Palantir stock made headlines this week after former President Donald Trump’s administration reportedly selected Palantir Technologies Inc. (NYSE: PLTR) as its primary data analysis partner. The news, tied to a new executive order aimed at improving inter-agency data sharing, triggered a sharp rally in Palantir stock. But before investors rush in, it’s worth asking: is Palantir stock still a smart long-term investment—or simply riding a wave of short-term hype?

Palantir Stock

Let’s break it down.


What Just Happened?

According to The New York Times, Trump’s renewed emphasis on national security and government efficiency has led to Palantir being tapped for a more expansive role in federal data analytics. The move reinforces the Denver-based company’s long-standing relationship with government agencies like the Department of Defense and ICE.

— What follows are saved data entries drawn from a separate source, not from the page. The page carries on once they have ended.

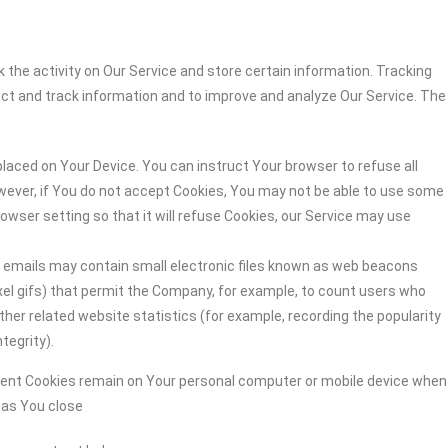
 the activity on Our Service and store certain information. Tracking
ect and track information and to improve and analyze Our Service. The
 placed on Your Device. You can instruct Your browser to refuse all
owever, if You do not accept Cookies, You may not be able to use some
owser setting so that it will refuse Cookies, our Service may use
r emails may contain small electronic files known as web beacons
-pixel gifs) that permit the Company, for example, to count users who
her related website statistics (for example, recording the popularity
tegrity).
stent Cookies remain on Your personal computer or mobile device when
n as You close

Investors were quick to react. Palantir stock jumped nearly 8% on the day of the news, continuing a strong upward trend that’s seen shares surge more than 75% from their year-to-date lows.


Why the Market’s Excited

Palantir has always been a favorite among tech bulls and retail investors, especially those betting big on artificial intelligence (AI). The company offers sophisticated data analytics platforms like Gotham and Foundry, used by both government and commercial clients.

This new government endorsement isn’t just about prestige—it could mean major long-term revenue, contracts, and a stronger moat in the crowded AI space. Investors love government ties because they often bring reliable, large-scale income over many years.


But There’s a Catch

While the headlines may be bullish, a deeper look reveals reasons to be cautious.

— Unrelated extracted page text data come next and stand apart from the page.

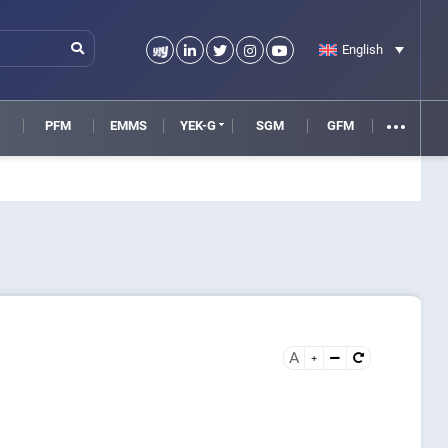
English
M
PFM
EMMS
YEK-G
SGM
GFM
A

In the past week alone, Palantir CEO Alex Karp sold over $50 million worth of stock. He wasn’t the only one. Other top execs—like CTO Shyam Sankar and co-founder Stephen Cohen—dumped nearly $65 million in shares combined.

When multiple insiders sell large amounts of stock all at once, it’s often a red flag. It doesn’t necessarily mean bad news is coming, but it does raise a fair question: if PLTR is such a great buy, why are the people running the company selling?


Valuation: A Tough Pill to Swallow

Palantir’s current valuation is eyebrow-raising. It trades at a forward P/E ratio of over 200, far above even AI darling Nvidia, which sits closer to 30. Its price-to-sales ratio hovers around 98, suggesting the stock is priced for perfection—not reality.

Yes, Palantir is growing. But its most recent quarterly revenue increased just 39% year-over-year, with the commercial side jumping 71%. Compare that to Nvidia, whose Q1 revenue spiked 69%, and you’ll see why some analysts argue that PLTR’s valuation simply isn’t justified.

And no, Palantir doesn’t offer a dividend to sweeten the deal for long-term holders.


The Bullish Argument

Still, some experts remain bullish. David Kudla, CEO of Mainstay Capital, recently pointed out that Palantir is “leveraging AI very well, particularly in counterterrorism.” The company is also expanding its commercial footprint, which could help balance its reliance on government contracts.

For those who believe in AI’s long-term growth—especially in defense and security—PLTR remains a compelling, if risky, play.


So, Should You Buy?

That depends on your risk tolerance and time horizon.

If you’re a long-term investor who believes Palantir will dominate the AI analytics space across both government and private sectors, you might view today’s price as a justified premium. But if you prefer value stocks, predictable earnings, or dividend-paying assets, this might not be your ideal pick—at least not at current levels.

One thing is clear: the hype is real, but so are the risks.


Final Thoughts

Palantir’s partnership with the Trump administration is a big win—and it validates the company’s role in shaping how government agencies use data. But stock price doesn’t always reflect fundamentals. With heavy insider selling and sky-high valuations, PLTR may be more of a speculative bet than a sure thing.

As always, do your homework, consider your portfolio goals, and never chase headlines blindly.